Firmware Secretly Sent Text, Call Data On Android Users To China
Source: Dark Reading
Several Android smartphone models sold in the US, including via major online retailers like Amazon and BestBuy, had firmware in them that surreptitiously collected and sent detailed personally identifiable information on users and devices to a server based in China.
An employee working for DARPA-funded security firm Kryptowire stumbled upon the issue when using a burner phone from Miami-based BLU Products he had purchased for a trip overseas. When setting up the device, the Kryptowire employee noticed some strange network activity and started poking around.
The investigation led to the discovery of firmware on the phone designed to actively transmit device identifying data and user information, including the complete content of text messages, full contact lists, call history data, and other information to a server based in Shanghai.
The firmware bypassed Androids permission model and also collected and transmitted information on the use of applications installed on the device, Kryptowire announced in an alert this week.
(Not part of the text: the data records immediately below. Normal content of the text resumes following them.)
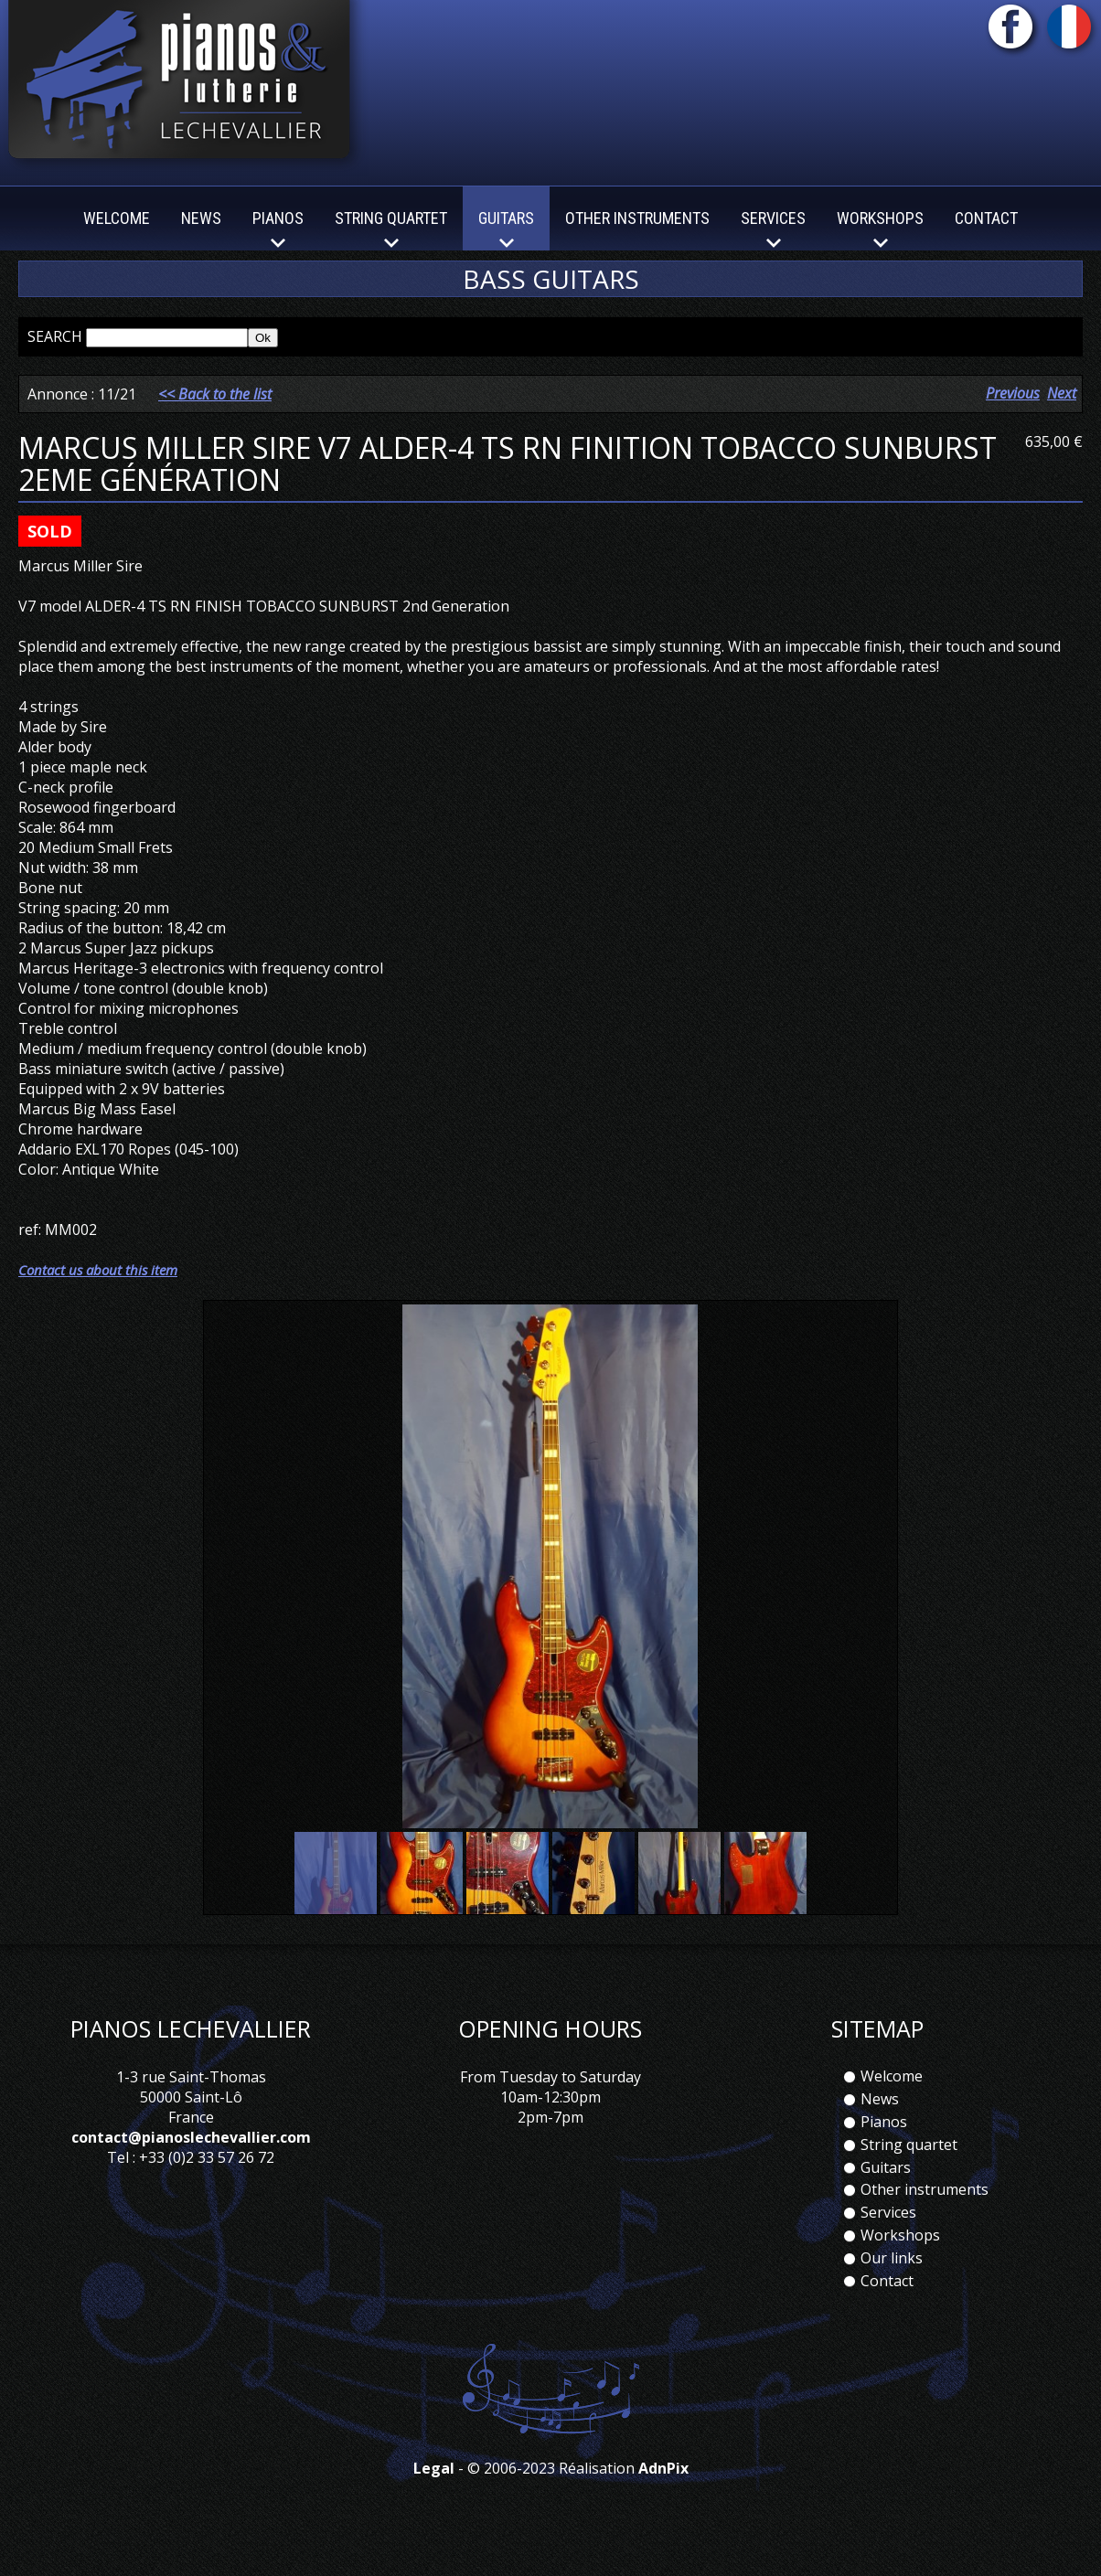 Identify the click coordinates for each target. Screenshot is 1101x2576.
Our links (891, 2282)
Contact (986, 218)
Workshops (900, 2259)
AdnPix (663, 2493)
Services (888, 2237)
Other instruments (637, 218)
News (201, 218)
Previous (1013, 417)
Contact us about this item (97, 1293)
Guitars (885, 2191)
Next (1061, 417)
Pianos (883, 2145)
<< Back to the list (215, 418)
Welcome (116, 218)
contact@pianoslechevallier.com (191, 2162)
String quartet (908, 2168)
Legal (433, 2493) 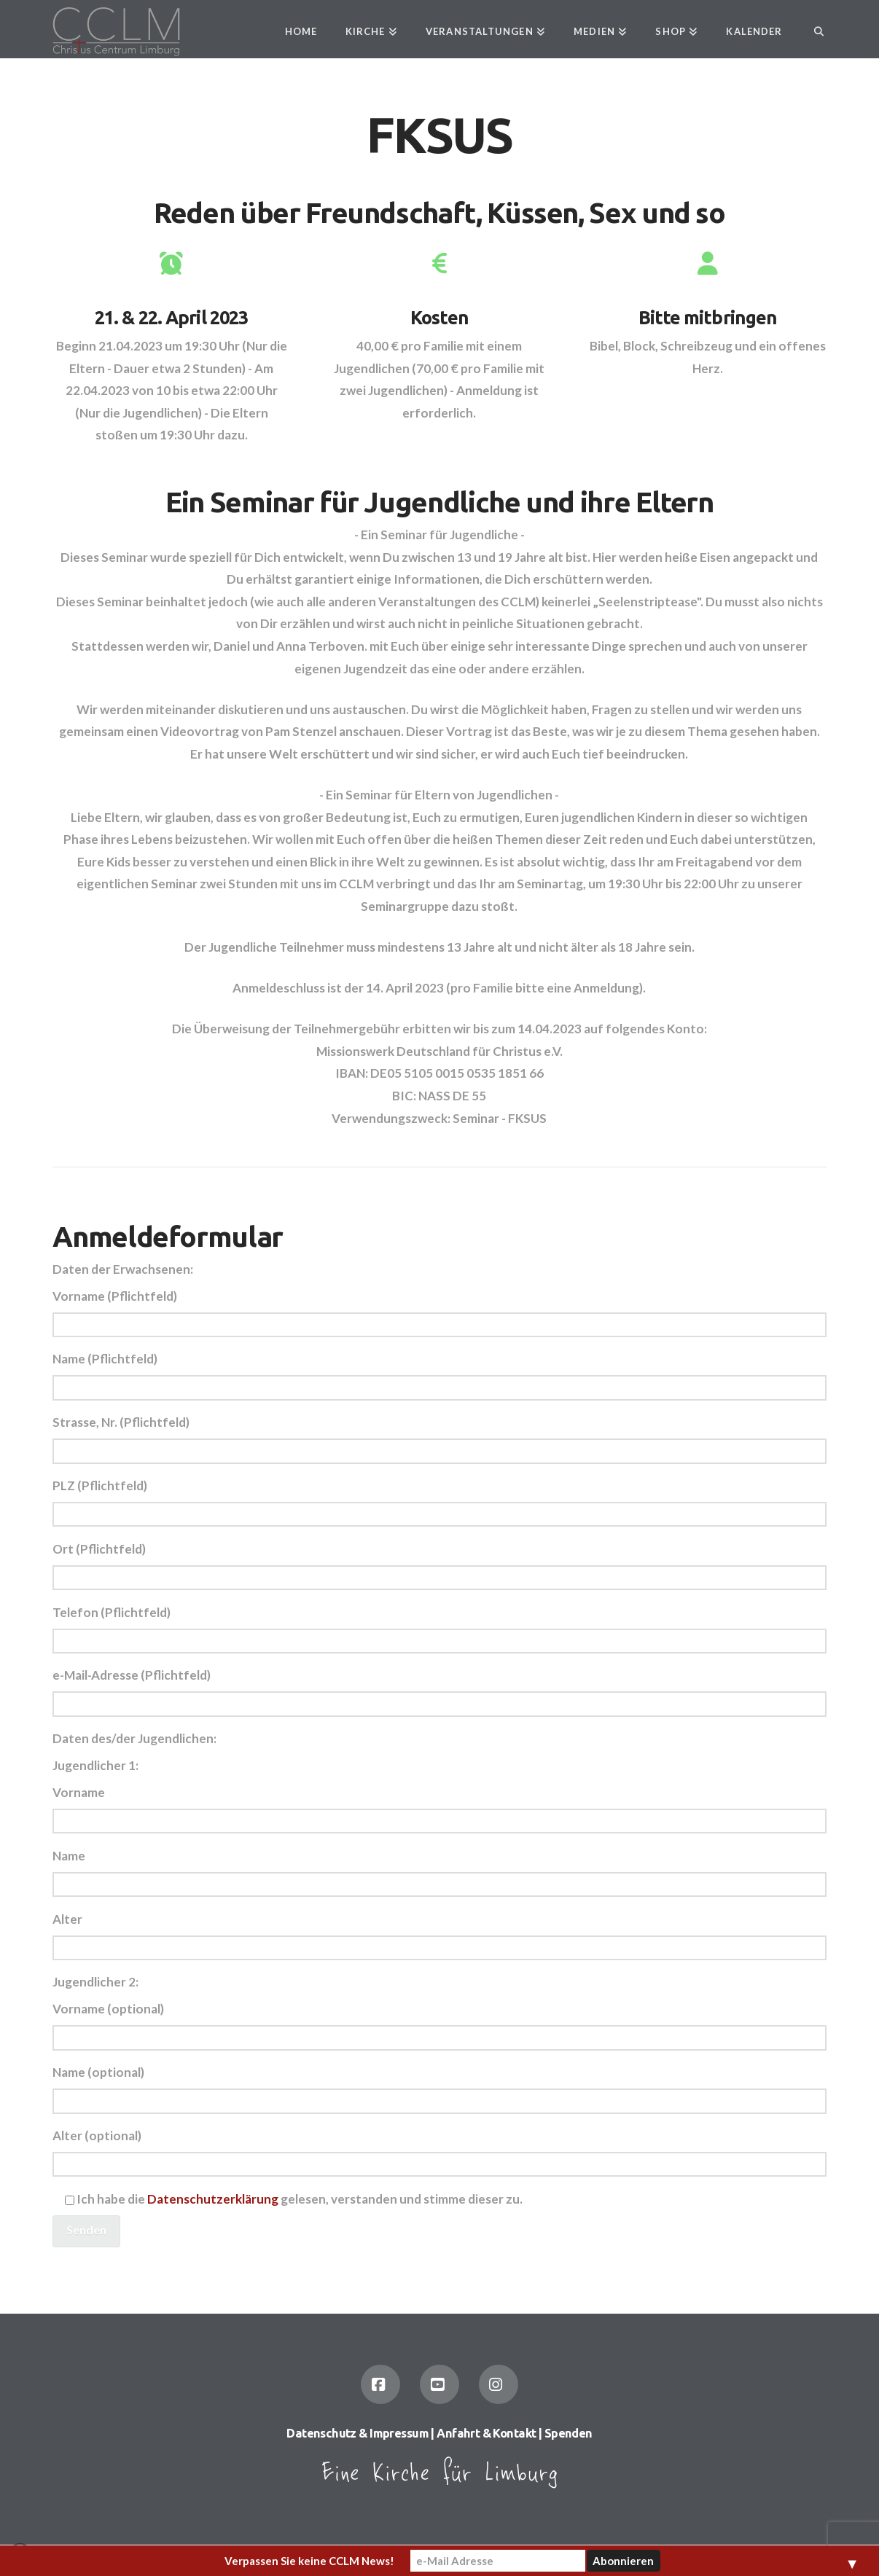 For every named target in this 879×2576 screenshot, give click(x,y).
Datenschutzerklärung (212, 2199)
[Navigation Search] (811, 29)
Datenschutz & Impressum (357, 2433)
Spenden (568, 2433)
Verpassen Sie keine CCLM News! (309, 2560)
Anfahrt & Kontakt (486, 2433) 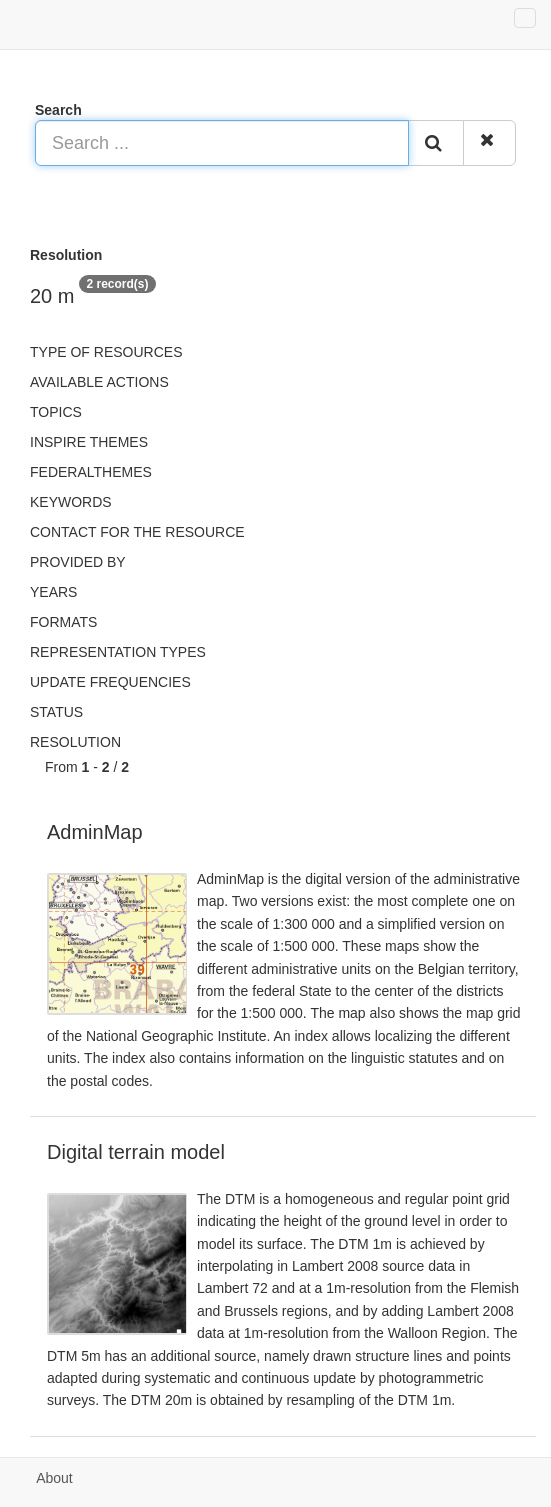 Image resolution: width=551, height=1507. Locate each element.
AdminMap (95, 832)
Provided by (78, 562)
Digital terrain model (136, 1152)
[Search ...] (222, 143)
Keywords (71, 502)
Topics (56, 412)
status (56, 712)
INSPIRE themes (89, 442)
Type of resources (106, 352)
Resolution (75, 742)
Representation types (118, 652)
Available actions (99, 382)
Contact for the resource (137, 532)
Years (53, 592)
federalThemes (91, 472)
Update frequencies (110, 682)
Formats (63, 622) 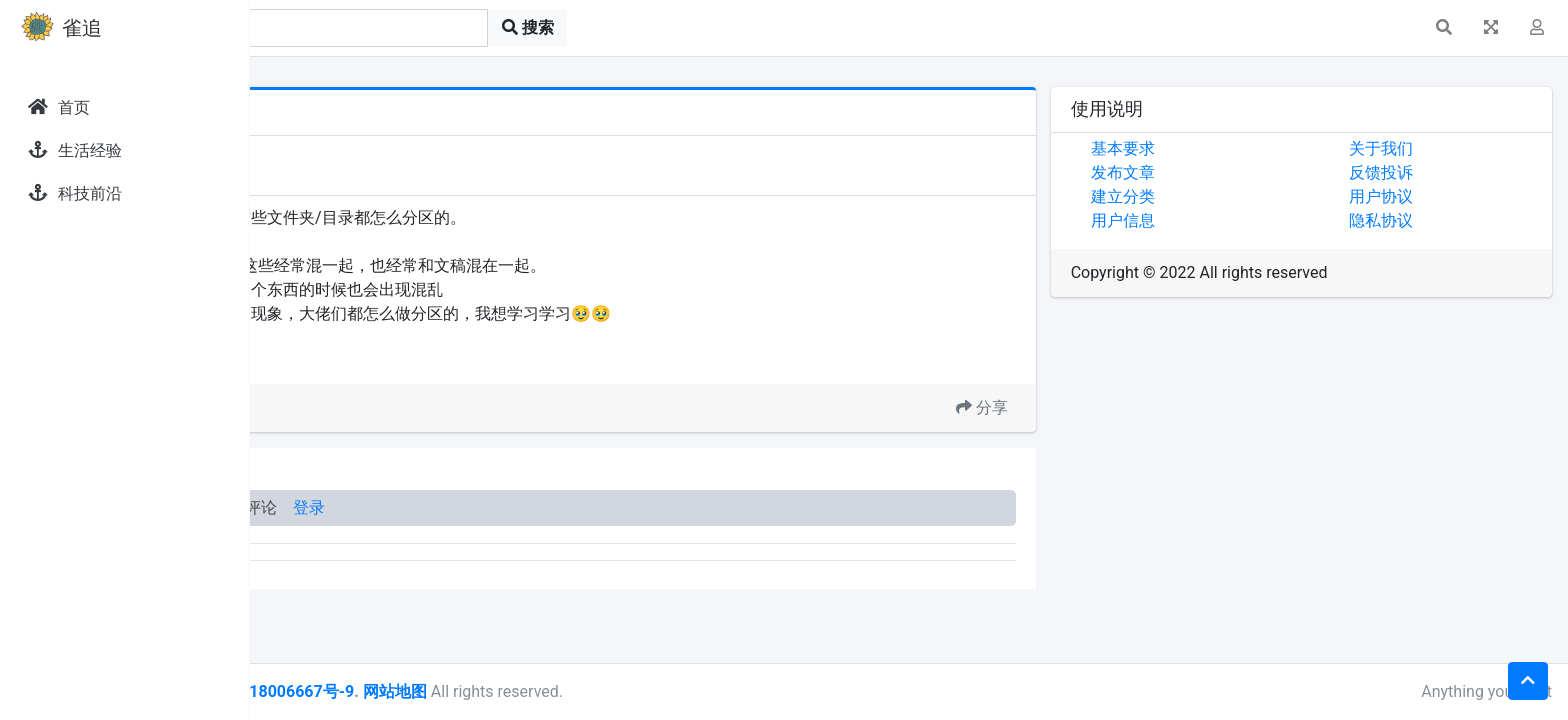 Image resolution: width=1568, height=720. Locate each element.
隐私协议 (1423, 220)
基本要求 (1206, 148)
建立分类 (1206, 196)
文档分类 (389, 359)
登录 (558, 507)
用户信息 (1206, 220)
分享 (1065, 407)
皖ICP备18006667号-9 (521, 691)
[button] (1444, 28)
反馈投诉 (1423, 172)
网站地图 (643, 691)
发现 (339, 152)
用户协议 (1423, 196)
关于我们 (1423, 148)
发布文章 (1206, 172)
It executed remote commands with escalated (system) privileges, and was able to remotely reprogram the devices, the security firm said.
<snip>
Read more: http://www.darkreading.com/mobile/firmware-secretly-sent-text-call-data-on-android-users-to-china/d/d-id/1327498
haele
(12,650 posts)And the company just didn't notice the unusually huge server activity and storage requirements for a monitoring system that was built at the request for maybe 25 - 50 users. Totally innocent mistake - and a bit of incompetence, as hundreds of thousands(if not a million or more) of dollars would be wasted on the required upgrade and maintenance to support the tracking of all those additional thousands of phone users. All due to an apparent lack of system oversight.
What was their sysadmin doing, and why wasn't s/he fired along with someone high up in manufacturing and sales within the first month - since the company wasn't planning on doing more than making a specific firmware change to support a request of a couple dozen wealthy users to easily track and winnow out spam and other junk communications?
Just a mistake? Sure....
Haele
leftyladyfrommo
(18,868 posts)I don't put anything on my phone that is personal. I don't email anything that the whole world can't see.